Uniform spheroidal nanoassemblies of magnetite using Tween surfactants: influence of surfactant structure on the morphology and electrochemical performance

Abstract

We report solvothermal synthesis of uniform spheroidal nanoassemblies of magnetite (Fe₃O₄) in ethylene glycol medium by using polyethoxylated surfactants viz. Tween 80 and Tween 20, having oleyl (18 carbon) and lauryl (12 carbon) hydrophobic tails, respectively as structure directing agents. Uniform nanoassemblies could be obtained only in a narrow range of water content in the reaction medium (between 20 and 50 ppt). Outside this window, heterogeneous assemblies were obtained.

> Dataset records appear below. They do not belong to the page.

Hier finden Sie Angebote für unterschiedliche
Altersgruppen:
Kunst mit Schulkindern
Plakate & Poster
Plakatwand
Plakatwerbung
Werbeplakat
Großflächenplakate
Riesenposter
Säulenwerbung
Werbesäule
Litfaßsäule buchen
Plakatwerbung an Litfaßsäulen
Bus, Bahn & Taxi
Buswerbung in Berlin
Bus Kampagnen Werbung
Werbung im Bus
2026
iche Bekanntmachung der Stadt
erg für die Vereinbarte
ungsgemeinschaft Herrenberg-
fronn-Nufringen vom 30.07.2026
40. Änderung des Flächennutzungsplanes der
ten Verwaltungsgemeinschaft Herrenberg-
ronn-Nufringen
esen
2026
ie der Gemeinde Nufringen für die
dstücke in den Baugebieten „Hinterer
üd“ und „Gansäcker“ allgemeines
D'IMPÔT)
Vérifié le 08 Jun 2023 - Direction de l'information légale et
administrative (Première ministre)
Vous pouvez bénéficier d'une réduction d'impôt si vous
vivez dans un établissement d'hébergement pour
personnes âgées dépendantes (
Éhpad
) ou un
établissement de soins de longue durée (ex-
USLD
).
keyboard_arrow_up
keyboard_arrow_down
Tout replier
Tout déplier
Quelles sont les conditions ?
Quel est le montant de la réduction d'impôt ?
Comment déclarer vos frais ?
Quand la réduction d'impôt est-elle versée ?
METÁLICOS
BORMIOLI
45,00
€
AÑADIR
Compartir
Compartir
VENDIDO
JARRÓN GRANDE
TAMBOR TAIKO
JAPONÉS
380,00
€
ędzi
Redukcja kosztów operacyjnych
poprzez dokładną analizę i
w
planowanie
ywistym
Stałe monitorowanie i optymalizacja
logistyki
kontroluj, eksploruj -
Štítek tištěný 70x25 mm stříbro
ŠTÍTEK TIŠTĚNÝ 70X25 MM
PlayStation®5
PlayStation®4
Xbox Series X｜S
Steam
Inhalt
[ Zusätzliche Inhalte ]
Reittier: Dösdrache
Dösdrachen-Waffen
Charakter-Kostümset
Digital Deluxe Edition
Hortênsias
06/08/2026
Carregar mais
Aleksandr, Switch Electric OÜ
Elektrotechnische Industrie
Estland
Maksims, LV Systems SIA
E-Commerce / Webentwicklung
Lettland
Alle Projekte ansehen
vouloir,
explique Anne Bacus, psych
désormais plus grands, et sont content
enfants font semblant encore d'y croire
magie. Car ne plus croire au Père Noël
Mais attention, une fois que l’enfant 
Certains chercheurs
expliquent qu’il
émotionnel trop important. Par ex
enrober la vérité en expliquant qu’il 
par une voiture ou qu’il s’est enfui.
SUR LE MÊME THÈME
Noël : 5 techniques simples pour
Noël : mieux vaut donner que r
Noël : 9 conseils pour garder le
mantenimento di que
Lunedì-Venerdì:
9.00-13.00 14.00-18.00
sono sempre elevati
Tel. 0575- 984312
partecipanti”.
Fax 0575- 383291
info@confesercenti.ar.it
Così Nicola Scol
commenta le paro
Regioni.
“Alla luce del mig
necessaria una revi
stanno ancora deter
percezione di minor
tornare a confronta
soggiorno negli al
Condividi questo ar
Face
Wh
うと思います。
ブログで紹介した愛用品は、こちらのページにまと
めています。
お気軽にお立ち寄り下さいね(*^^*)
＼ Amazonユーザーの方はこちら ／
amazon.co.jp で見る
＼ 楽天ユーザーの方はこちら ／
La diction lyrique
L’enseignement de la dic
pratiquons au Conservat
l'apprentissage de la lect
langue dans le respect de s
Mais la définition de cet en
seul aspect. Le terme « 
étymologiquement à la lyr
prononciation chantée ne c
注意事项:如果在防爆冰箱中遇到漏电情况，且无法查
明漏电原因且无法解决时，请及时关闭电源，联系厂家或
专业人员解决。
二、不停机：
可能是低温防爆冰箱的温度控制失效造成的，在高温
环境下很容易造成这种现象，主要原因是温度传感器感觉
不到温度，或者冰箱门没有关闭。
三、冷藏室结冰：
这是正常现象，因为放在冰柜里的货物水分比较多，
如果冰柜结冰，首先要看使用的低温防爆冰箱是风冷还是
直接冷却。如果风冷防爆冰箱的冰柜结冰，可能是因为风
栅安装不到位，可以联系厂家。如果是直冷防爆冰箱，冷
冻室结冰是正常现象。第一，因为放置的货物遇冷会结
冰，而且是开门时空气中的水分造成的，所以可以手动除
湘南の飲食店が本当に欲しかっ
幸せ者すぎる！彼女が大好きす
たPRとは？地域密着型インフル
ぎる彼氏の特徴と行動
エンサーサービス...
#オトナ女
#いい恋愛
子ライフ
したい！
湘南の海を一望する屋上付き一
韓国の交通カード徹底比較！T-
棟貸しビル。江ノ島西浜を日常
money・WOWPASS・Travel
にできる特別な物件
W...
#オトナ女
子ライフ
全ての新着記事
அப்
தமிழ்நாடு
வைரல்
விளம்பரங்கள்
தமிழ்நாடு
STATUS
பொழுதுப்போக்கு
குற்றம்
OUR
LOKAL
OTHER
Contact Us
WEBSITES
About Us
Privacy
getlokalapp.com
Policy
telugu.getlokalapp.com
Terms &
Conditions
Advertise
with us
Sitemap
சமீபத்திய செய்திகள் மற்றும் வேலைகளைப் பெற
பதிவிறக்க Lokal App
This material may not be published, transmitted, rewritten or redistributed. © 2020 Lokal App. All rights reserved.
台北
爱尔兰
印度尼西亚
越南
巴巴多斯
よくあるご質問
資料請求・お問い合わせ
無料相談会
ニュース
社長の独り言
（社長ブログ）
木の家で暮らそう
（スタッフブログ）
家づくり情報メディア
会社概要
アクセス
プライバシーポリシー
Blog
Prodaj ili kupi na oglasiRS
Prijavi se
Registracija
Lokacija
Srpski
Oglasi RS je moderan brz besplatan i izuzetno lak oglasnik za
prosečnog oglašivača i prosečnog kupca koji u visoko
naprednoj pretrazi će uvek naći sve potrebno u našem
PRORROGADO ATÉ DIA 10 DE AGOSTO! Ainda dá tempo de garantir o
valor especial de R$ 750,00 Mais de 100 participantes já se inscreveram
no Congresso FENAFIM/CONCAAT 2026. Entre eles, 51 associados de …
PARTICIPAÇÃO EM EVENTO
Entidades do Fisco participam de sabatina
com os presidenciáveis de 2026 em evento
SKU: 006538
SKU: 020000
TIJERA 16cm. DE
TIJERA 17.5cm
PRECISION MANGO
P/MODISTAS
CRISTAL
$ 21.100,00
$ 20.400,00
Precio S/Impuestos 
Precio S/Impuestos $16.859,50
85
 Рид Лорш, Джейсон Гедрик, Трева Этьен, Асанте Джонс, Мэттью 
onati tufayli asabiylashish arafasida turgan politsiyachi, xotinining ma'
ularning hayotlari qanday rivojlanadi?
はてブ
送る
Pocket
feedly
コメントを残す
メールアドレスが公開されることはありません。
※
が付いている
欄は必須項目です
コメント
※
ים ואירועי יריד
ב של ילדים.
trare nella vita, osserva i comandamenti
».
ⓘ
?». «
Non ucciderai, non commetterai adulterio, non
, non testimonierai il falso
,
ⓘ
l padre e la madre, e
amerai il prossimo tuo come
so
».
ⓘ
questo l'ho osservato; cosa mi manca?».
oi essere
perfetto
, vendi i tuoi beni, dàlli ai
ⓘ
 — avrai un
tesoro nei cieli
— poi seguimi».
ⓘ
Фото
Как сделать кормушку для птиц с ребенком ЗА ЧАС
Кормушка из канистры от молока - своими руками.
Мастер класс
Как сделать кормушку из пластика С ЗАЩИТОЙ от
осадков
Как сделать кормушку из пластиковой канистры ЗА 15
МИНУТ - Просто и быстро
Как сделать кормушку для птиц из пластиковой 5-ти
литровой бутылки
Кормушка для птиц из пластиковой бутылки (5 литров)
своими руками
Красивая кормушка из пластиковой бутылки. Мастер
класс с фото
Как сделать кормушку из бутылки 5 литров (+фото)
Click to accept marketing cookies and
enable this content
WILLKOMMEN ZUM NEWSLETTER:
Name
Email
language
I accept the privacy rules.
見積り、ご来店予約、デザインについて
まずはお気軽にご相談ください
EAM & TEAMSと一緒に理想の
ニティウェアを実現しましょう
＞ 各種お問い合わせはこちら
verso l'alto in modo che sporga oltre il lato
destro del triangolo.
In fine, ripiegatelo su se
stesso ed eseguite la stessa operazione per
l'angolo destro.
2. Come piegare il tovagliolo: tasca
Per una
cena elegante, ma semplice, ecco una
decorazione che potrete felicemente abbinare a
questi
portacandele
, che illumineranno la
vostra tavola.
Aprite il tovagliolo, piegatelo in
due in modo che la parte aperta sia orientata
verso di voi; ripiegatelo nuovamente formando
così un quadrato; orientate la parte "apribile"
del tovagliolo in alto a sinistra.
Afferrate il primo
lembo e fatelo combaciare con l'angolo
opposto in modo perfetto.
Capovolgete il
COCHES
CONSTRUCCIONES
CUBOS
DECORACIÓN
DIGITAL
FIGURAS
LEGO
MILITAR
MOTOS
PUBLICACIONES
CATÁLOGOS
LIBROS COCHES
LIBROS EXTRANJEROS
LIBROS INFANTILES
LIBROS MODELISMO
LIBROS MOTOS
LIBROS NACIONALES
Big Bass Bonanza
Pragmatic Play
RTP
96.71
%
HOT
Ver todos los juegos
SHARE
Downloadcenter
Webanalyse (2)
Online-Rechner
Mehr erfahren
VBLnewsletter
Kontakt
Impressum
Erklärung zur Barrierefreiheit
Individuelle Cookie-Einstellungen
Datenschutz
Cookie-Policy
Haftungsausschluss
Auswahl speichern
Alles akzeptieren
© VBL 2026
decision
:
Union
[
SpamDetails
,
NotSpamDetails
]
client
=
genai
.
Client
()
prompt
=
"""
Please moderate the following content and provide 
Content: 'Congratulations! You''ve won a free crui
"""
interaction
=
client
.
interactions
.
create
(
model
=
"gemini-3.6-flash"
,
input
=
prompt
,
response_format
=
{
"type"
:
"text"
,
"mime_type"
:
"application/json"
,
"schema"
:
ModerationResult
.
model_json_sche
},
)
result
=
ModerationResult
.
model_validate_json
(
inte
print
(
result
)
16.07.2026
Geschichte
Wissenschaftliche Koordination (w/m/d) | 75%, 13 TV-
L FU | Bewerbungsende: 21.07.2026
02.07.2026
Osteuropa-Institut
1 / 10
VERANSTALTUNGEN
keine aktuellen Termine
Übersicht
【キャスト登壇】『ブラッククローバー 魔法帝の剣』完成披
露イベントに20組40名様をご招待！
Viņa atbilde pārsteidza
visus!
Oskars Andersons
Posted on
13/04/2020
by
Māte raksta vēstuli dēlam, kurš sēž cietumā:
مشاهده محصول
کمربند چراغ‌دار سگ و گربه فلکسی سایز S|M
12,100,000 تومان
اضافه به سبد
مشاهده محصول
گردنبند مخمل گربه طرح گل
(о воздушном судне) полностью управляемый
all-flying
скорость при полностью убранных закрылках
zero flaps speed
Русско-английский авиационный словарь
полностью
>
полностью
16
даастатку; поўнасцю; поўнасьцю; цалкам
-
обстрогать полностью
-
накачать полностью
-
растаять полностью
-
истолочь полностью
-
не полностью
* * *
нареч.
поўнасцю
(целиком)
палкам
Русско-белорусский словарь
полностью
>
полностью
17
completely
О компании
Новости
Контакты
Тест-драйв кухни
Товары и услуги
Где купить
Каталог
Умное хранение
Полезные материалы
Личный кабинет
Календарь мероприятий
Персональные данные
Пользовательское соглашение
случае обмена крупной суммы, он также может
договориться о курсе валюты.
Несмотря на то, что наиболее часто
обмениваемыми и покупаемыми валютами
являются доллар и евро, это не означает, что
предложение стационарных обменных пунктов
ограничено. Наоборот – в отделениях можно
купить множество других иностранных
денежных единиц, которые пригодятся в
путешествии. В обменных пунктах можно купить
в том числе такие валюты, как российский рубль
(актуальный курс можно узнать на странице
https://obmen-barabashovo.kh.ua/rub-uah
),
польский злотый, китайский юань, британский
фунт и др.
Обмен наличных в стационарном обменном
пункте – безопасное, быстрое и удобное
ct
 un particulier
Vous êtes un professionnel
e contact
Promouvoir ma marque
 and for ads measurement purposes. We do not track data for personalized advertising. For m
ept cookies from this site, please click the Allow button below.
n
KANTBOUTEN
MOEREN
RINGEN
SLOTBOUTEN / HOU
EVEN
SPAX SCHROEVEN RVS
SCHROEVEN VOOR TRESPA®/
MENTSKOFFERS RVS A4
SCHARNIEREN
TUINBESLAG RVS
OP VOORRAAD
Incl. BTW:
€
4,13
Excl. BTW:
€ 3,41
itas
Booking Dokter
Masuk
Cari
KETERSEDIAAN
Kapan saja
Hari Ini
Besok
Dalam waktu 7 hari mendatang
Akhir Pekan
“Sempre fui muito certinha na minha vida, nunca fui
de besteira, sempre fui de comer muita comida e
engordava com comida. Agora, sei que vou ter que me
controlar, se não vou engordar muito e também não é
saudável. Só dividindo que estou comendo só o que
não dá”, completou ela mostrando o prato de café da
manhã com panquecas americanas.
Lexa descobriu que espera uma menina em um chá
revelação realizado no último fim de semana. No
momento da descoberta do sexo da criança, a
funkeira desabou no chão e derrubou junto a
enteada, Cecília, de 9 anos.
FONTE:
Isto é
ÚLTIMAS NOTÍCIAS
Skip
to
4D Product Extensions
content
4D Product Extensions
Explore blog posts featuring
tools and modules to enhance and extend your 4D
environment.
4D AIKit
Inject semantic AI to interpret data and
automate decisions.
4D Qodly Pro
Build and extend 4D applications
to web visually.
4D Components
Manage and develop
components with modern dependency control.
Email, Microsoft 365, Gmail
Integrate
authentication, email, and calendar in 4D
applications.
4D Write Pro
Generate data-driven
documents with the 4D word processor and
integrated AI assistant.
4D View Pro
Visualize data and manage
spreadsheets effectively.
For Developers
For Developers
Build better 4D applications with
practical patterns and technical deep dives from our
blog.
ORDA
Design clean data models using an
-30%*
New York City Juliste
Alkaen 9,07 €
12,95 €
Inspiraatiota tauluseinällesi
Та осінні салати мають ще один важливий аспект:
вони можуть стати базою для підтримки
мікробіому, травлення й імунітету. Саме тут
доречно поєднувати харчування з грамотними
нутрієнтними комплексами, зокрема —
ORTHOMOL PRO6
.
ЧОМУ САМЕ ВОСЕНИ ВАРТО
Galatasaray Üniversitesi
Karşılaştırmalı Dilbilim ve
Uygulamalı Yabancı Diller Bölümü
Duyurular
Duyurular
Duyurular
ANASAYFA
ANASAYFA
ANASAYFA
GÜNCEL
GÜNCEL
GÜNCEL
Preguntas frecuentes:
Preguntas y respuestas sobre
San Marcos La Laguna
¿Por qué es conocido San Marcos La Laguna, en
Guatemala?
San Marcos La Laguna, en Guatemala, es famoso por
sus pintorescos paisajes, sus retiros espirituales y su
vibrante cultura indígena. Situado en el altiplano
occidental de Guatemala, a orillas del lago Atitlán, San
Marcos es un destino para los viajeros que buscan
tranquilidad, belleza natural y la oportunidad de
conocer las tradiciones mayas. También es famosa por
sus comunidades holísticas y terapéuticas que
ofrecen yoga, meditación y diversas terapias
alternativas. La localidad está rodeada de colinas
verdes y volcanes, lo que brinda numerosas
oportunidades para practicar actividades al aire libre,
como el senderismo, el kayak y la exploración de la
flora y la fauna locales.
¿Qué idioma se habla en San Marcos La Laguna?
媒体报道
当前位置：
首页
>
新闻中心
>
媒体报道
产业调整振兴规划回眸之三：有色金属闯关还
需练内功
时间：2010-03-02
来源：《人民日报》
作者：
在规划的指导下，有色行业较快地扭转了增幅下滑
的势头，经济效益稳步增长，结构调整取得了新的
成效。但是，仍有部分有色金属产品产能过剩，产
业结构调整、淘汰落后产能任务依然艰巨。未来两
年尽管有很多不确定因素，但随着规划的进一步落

Within the optimized water content regime, varying the water content allowed easy modulation of assembly dimensions between 80 and 200 nm. Under similar synthetic conditions, Tween 80 yielded smaller nanoassemblies having larger crystalline domain sizes when compared to Tween 20. Dynamic light scattering (DLS) confirmed the dimensional uniformity and stability of these assemblies in ethanol dispersions. High resolution scanning electron microscopy (HRSEM) showed the presence of smaller nanoparticles within each assembly while transmission electron microscopy (TEM) revealed the densely packed internal architecture of these assemblies. Powder X-ray diffraction (PXRD) confirmed that the nanoassemblies were exclusively composed of the magnetite phase. The size of crystalline domains present within the nanoassemblies (as determined by the Scherrer equation) could be varied from ∼10 to 25 nm based on synthetic conditions employed. Formation of small nanoparticles precludes the assembly formation that requires ≥8 h to mature. Magnetic measurements revealed very high saturation magnetization values even at room temperature, as well as hysteresis behavior for all the nanoassemblies. Electrochemical measurements showed that Tween 20 derived samples had the highest specific capacitance of 75 F g⁻¹ and their performance was also more stable in cyclic tests compared to Tween 80 derived materials. This is attributed to the greater physical stability of Tween 20 derived nanoassemblies over Tween 80 derived assemblies, as indicated by SEM studies.